**What the task requires**
Where does the string "each" appear in the records? Copy every line that contains it.

**Exercise inputs**
- - -

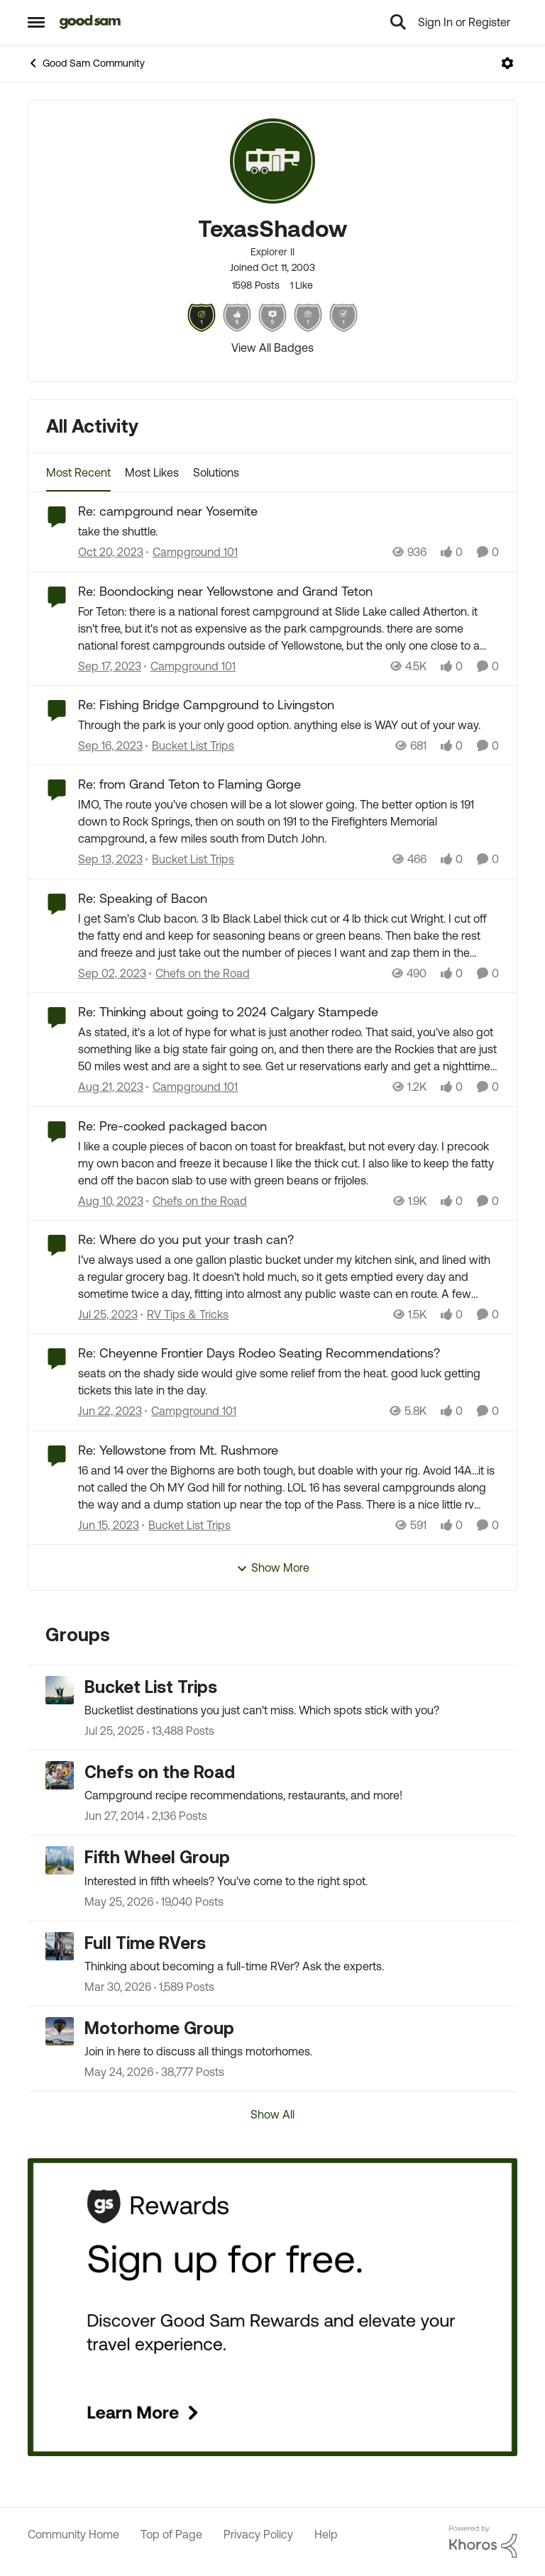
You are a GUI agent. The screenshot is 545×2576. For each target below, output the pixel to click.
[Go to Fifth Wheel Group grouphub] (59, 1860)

- - -

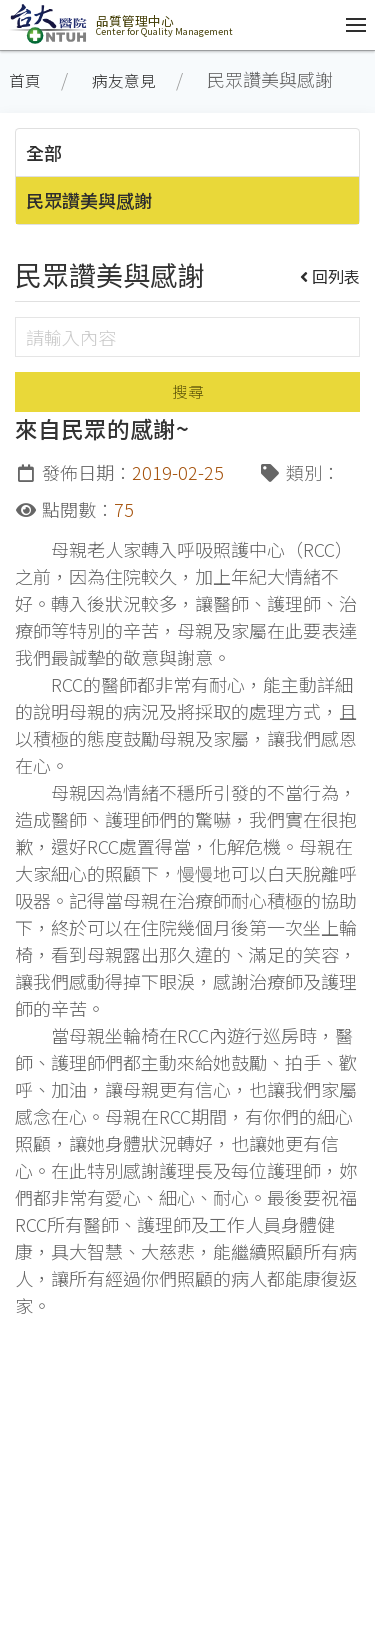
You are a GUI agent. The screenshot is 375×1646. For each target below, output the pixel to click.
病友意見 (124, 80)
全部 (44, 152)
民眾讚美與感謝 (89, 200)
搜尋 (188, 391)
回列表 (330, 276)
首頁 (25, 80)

- - -

**Exercise output**
You are a GUI agent. The screenshot is 545×2576. For each target below, output the pixel to click.
You are a GUI agent. The screenshot is 375×1646. For each target below, output the pixel to click.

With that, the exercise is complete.